At the end of 2018, the city’s public works department started its, Drainage Improvement Program, to help citizens concerned about drainage issues and the potential threat of damaging property.

Anyone with concerns for their neighborhood can apply online and request city-funded improvement projects like new or improved drainage systems. The program is not to focus on just one yard but a neighborhood.

Residents in a neighborhood with a concern can apply online and from there, public works reviews the application and reaches out to the neighborhood for a more detailed discussion.

Then after the application is complete public works will decide to approve or deny an applicant into the program and then the application goes to the stormwater advisory committee.

If that committee approves an applicant into the program then public works staff goes through a scoring process to see what the overall benefit of the project would be.

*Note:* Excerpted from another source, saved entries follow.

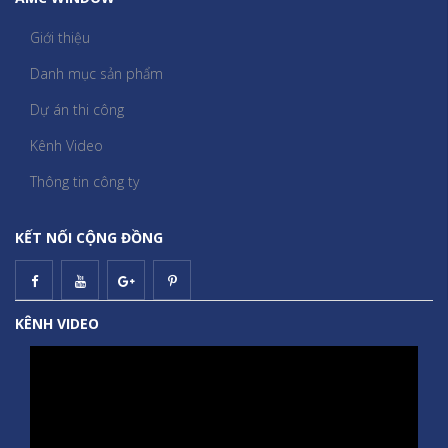
Giới thiệu
Danh mục sản phẩm
Dự án thi công
Kênh Video
Thông tin công ty
KẾT NỐI CỘNG ĐỒNG
KÊNH VIDEO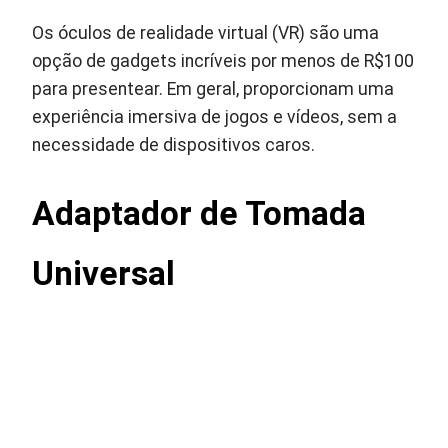
Os óculos de realidade virtual (VR) são uma
opção de gadgets incríveis por menos de R$100
para presentear. Em geral, proporcionam uma
experiência imersiva de jogos e vídeos, sem a
necessidade de dispositivos caros.
Adaptador de Tomada
Universal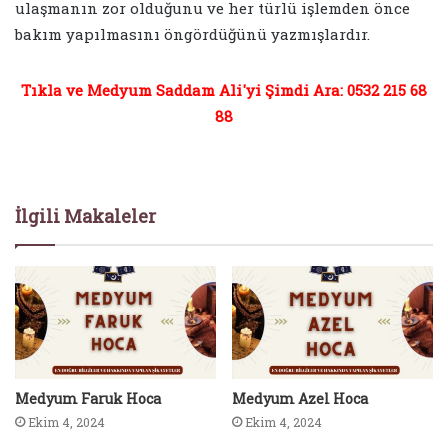
ulaşmanın zor olduğunu ve her türlü işlemden önce
bakım yapılmasını öngördüğünü yazmışlardır.
Tıkla ve Medyum Saddam Ali'yi Şimdi Ara: 0532 215 68
88
İlgili Makaleler
Medyum Faruk Hoca
Medyum Azel Hoca
Ekim 4, 2024
Ekim 4, 2024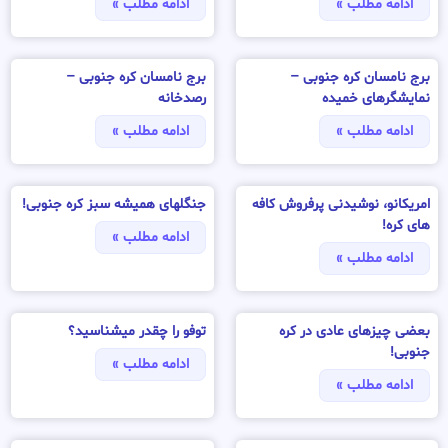
ادامه مطلب »
ادامه مطلب »
برج نامسان کره جنوبی –
برج نامسان کره جنوبی –
نمایشگرهای خمیده
رصدخانه
ادامه مطلب »
ادامه مطلب »
امریکانو، نوشیدنی پرفروش کافه
جنگلهای همیشه سبز کره جنوبی!
های کره!
ادامه مطلب »
ادامه مطلب »
بعضی چیزهای عادی در کره
توفو را چقدر میشناسید؟
جنوبی!
ادامه مطلب »
ادامه مطلب »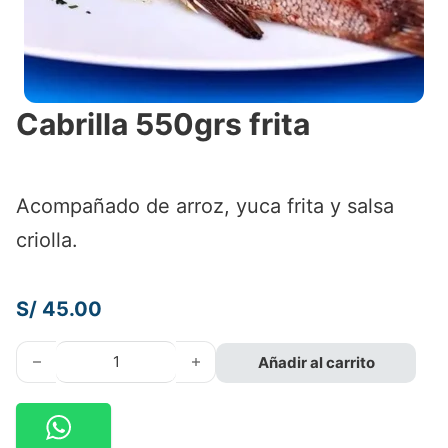
Cabrilla 550grs frita
Acompañado de arroz, yuca frita y salsa
criolla.
S/
45.00
Cabrilla 550grs frita cantidad
Añadir al carrito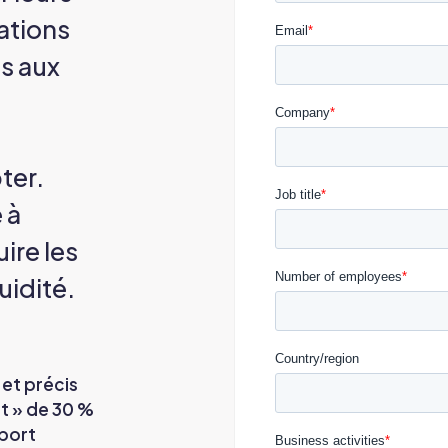
lations
s aux
ter.
 à
ire les
luidité.
et précis
t » de 30 %
pport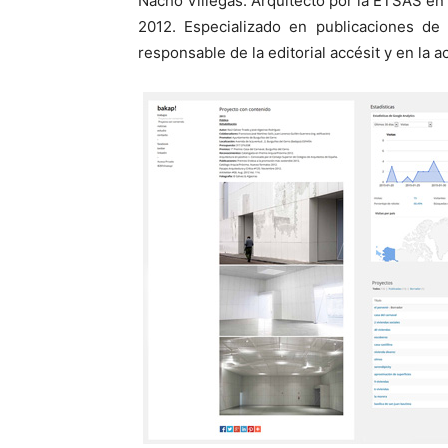
Nacho Villegas. Arquitecto por la ETSAS e
2012. Especializado en publicaciones de a
responsable de la editorial accésit y en la 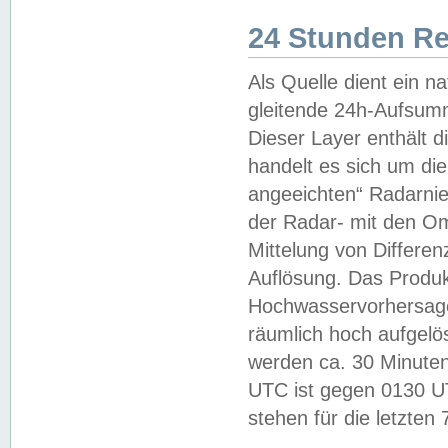
24 Stunden R
Als Quelle dient ein n
gleitende 24h-Aufsum
Dieser Layer enthält
handelt es sich um di
angeeichten“ Radarnie
der Radar- mit den O
Mittelung von Differe
Auflösung. Das Produk
Hochwasservorhersagez
räumlich hoch aufgelö
werden ca. 30 Minuten
UTC ist gegen 0130 UTC
stehen für die letzten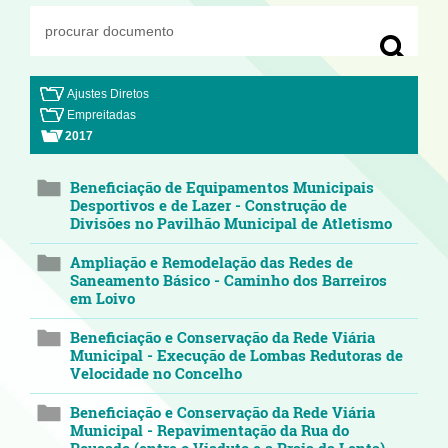
Ajustes Diretos
Empreitadas
2017
Beneficiação de Equipamentos Municipais
Desportivos e de Lazer - Construção de
Divisões no Pavilhão Municipal de Atletismo
Ampliação e Remodelação das Redes de
Saneamento Básico - Caminho dos Barreiros
em Loivo
Beneficiação e Conservação da Rede Viária
Municipal - Execução de Lombas Redutoras de
Velocidade no Concelho
Beneficiação e Conservação da Rede Viária
Municipal - Repavimentação da Rua do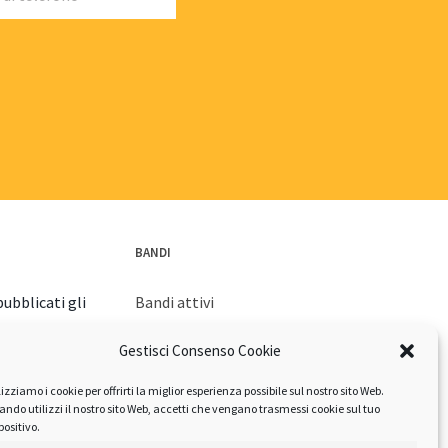
BANDI
ubblicati gli
Bandi attivi
Bandi archiviati
Gestisci Consenso Cookie
orna con la
lizziamo i cookie per offrirti la miglior esperienza possibile sul nostro sito Web.
izione
ndo utilizzi il nostro sito Web, accetti che vengano trasmessi cookie sul tuo
positivo.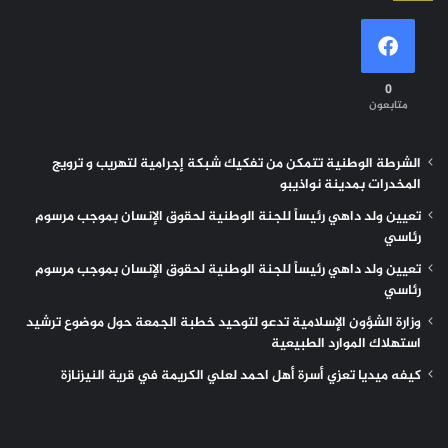
0
متابعون
الشرطة الوطنية تتمكن من تفكيك شبكة إجرامية لتهريب و ترويج
المخدرات بمدينة نواذيبو
تعيين ولد داهي رئيساً للجنة الوطنية لحقوق الإنسان بموجب مرسوم
رئاسي
تعيين ولد داهي رئيساً للجنة الوطنية لحقوق الإنسان بموجب مرسوم
رئاسي
وزارة الشؤون الإسلامية تدعو لتوحيد خطبة الجمعة حول موضوع ترشيد
استهلاك الموارد الطبيعية
كيفه ميديا تعزي أسرة أهل احمد لعلي الكريمة في قرية النيزنازة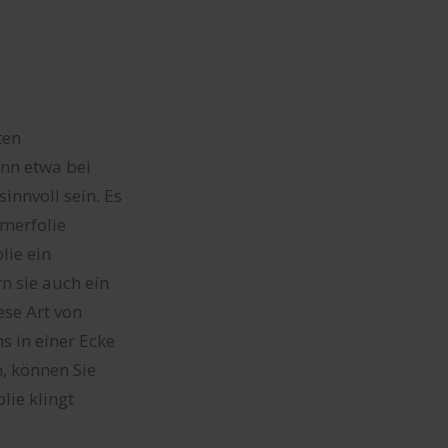
ten
nn etwa bei
innvoll sein. Es
ymerfolie
lie ein
n sie auch ein
ese Art von
s in einer Ecke
n, können Sie
lie klingt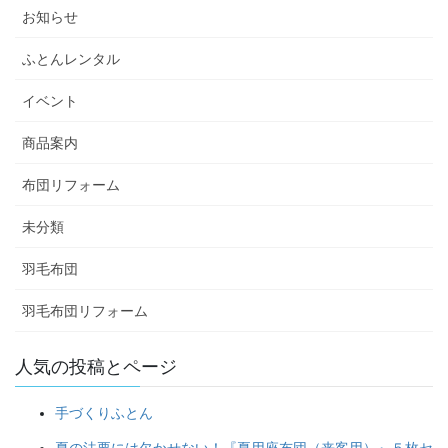
お知らせ
ふとんレンタル
イベント
商品案内
布団リフォーム
未分類
羽毛布団
羽毛布団リフォーム
人気の投稿とページ
手づくりふとん
夏の法要には欠かせない！『夏用座布団（来客用）』５枚セ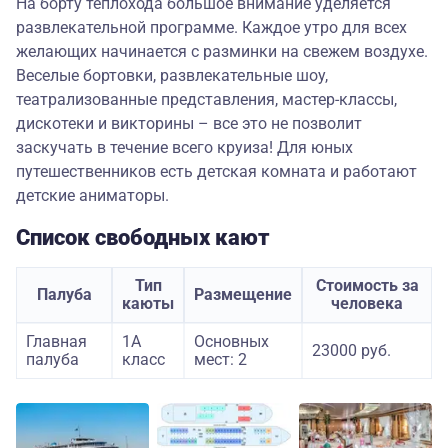
На борту теплохода большое внимание уделяется
развлекательной программе. Каждое утро для всех
желающих начинается с разминки на свежем воздухе.
Веселые бортовки, развлекательные шоу,
театрализованные представления, мастер-классы,
дискотеки и викторины – все это не позволит
заскучать в течение всего круиза! Для юных
путешественников есть детская комната и работают
детские аниматоры.
Список свободных кают
Тип
Стоимость за
Палуба
Размещение
каюты
человека
Главная
1А
Основных
23000 руб.
палуба
класс
мест: 2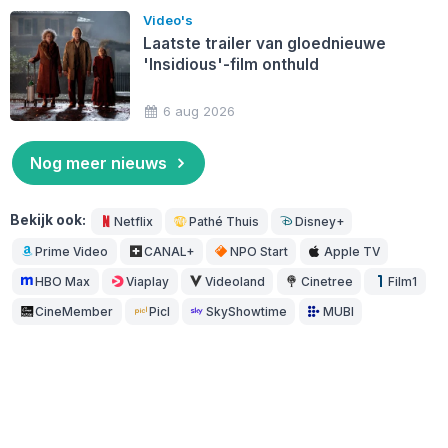
Video's
Laatste trailer van gloednieuwe
'Insidious'-film onthuld
6 aug 2026
Nog meer nieuws
Bekijk ook:
Netflix
Pathé Thuis
Disney+
Prime Video
CANAL+
NPO Start
Apple TV
HBO Max
Viaplay
Videoland
Cinetree
Film1
CineMember
Picl
SkyShowtime
MUBI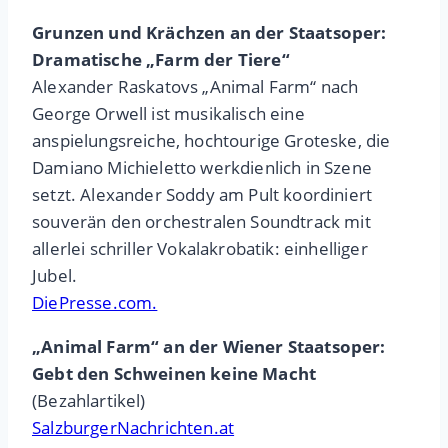
Grunzen und Krächzen an der Staatsoper:
Dramatische „Farm der Tiere“
Alexander Raskatovs „Animal Farm“ nach
George Orwell ist musikalisch eine
anspielungsreiche, hochtourige Groteske, die
Damiano Michieletto werkdienlich in Szene
setzt. Alexander Soddy am Pult koordiniert
souverän den orchestralen Soundtrack mit
allerlei schriller Vokalakrobatik: einhelliger
Jubel.
DiePresse.com.
„Animal Farm“ an der Wiener Staatsoper:
Gebt den Schweinen keine Macht
(Bezahlartikel)
SalzburgerNachrichten.at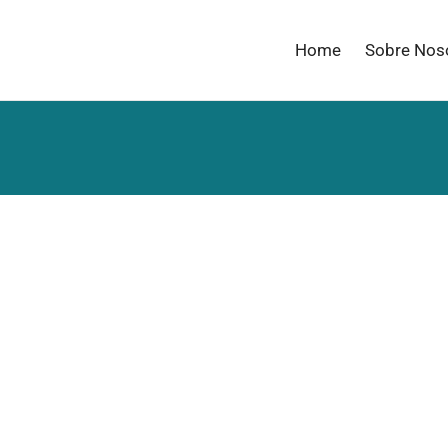
Home
Sobre Nos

If it checks all those boxes, then funding for an engineering study looks at the feasibility of the project and its cost. After that, the project will be implemented into the city’s capital improvement project.

Meaning its the first time the city will see the proposed project and work could begin.

Tom Hartman, with Harrisonburg Public Works, said the program was developed after visiting areas of the city like Jefferson Street and seeing the flooding impact. He said residents like the ones who live on Jefferson Street could benefit from the project.

“That would be an area of the city that if they wanted to pull together and come talk to us about potential solutions and see if they could be in the drainage improvement program that’s definitely an opportunity for them,” Hartman said.

Hartman said the process is lengthy because stormwater dollars are hard to come by but so far they have had three groups approved for the program with another wrapping up the feasibility study.